Two pillars of rainbow color appear as the droplets break lingering rays into myth, the larger, inner piece just landing above the gargoyled steeple as if it were lit by a fantastic, gaseous mirage. It hangs there, shifting as the sun settles under earth's edge and into the wilds of the zodiac, for at night our sun becomes part of some constellation imagined through the magnifying lens of dissimilar galaxies. Sunset is a see you later, do we know what our yellow star does when we aren't looking? You think the sun is visiting China as we sleep, but out in space it has another name from another set of eyes and perhaps assumes the shoulder point position in the celestial image of some alien babe. We may even be a nipple. Eek.

As the sun goes on to other things, the pillar of rainbow blanches to a little ghost which floats away as light ends and colors shift; only a dim miasma blinks with a last glimmer of hallucination in fading spectrum. Then sunset, dusk, twilight, and black; then begin changing back around three thirty in the morning when the darkest part of the sky somehow changes to a navy blue and so on. Anyone who has driven through the night recognizes the change of the clock without a dial.

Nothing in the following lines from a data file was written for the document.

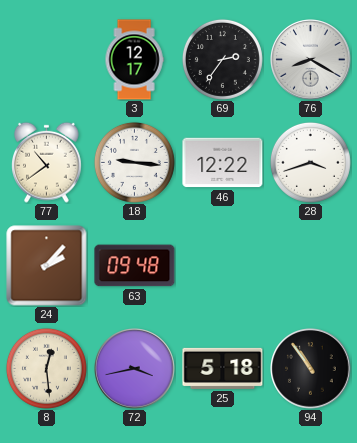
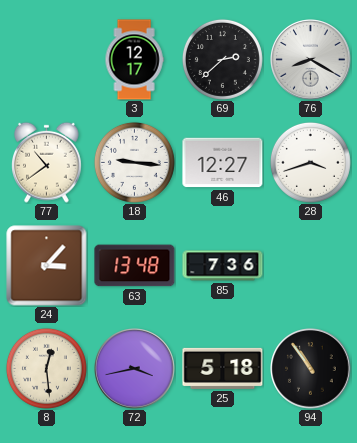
69: 2:36 -> 2:38
46: 12:22 -> 12:27
24: 2:07 -> 3:07
63: 09:48 -> 13:48
85: none -> 7:36
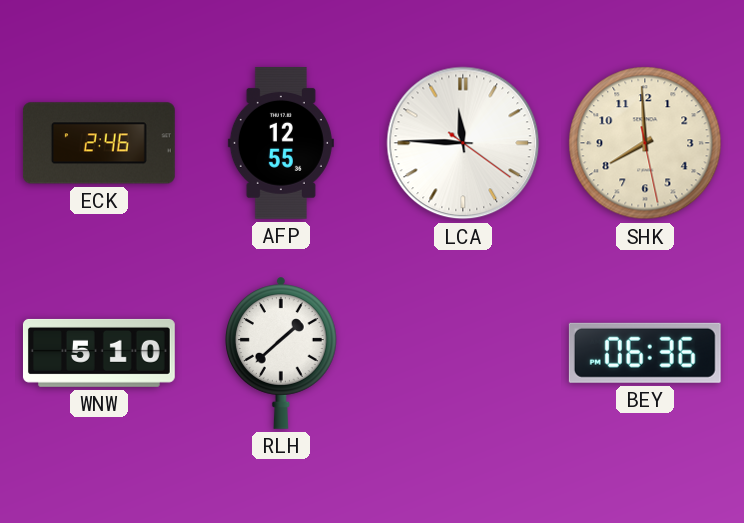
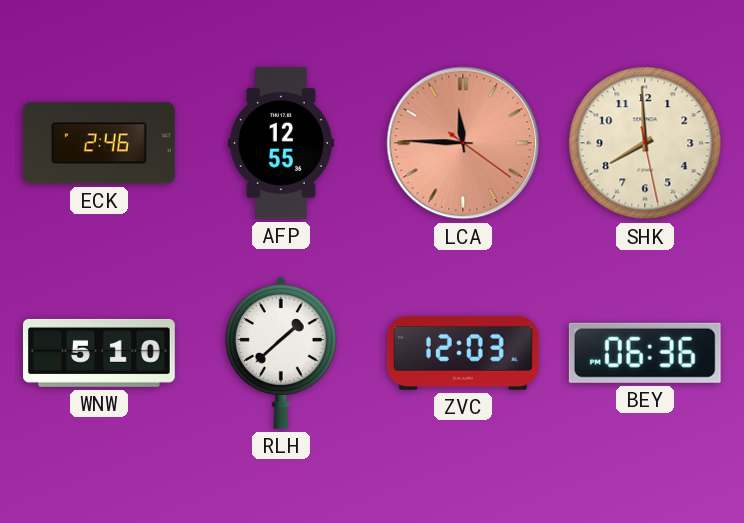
LCA dial: white -> salmon
ZVC: none -> 12:03
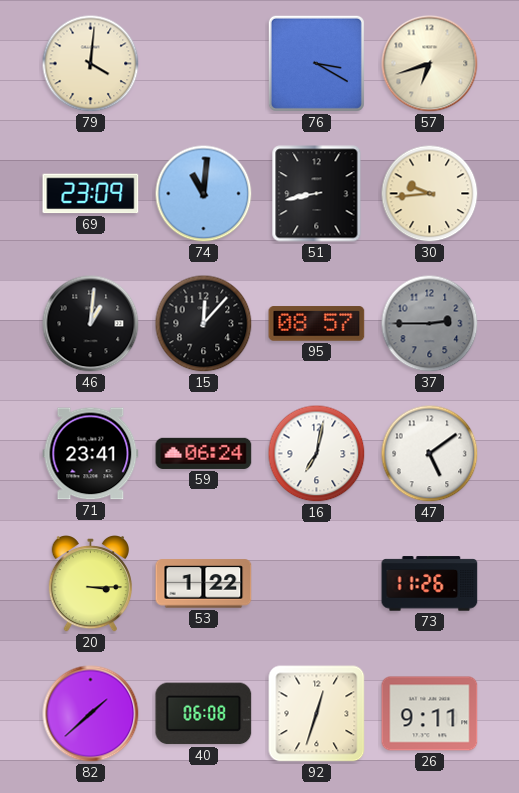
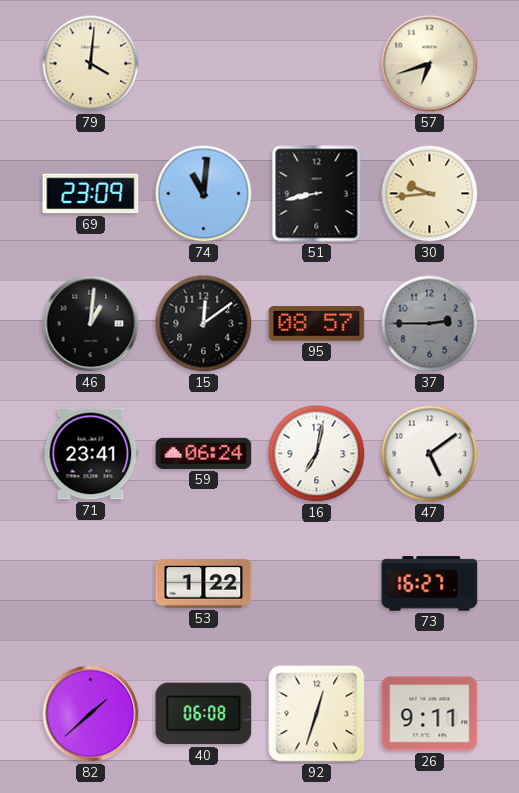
76: 3:20 -> none
15: 12:07 -> 12:09
20: 3:15 -> none
73: 11:26 -> 16:27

Dawn is usually accompanied by yelling birds and any night critters scuttering for their burrows and nests. Just before the grand entrance by Sol, and if you are driving through civilized people, coffee smells emerge along with toast, egg, grits, and bacon aromas that make the steering wheel turn into a giant pancake and usually the car needs gas, too. So, stop already. Make everyone happy. Go comb your hair and splash your face awake. And besides, eggs are good for you.

The small, meditative rainbow has evaporated, the rain has sluiced into gutters and drains, gardens and pools filled with calico fish, puddles for sparrows, crevices of leaves for the tiniest to sip, and into creek, stream, river, and lake. It is a rainwashed evening, the cooling air of night cleansed by drops hurling through troposphere to ground.

We humans appreciate the cooler air, and flop ourselves down to sleep without the constant whirr of a fan or air conditioner droning its propellor mantra. Quiet, after our day of noise and conflict, we would like a dose of quiet, please. A night cool enough to use a blanket so that we feel protected lends to this hypnotic recipe for a simple, deep sleep with dreams of meadows, roads, or flowing currents.

Turn the key, close the door, climb under, fall in, lights out. Good, clear night.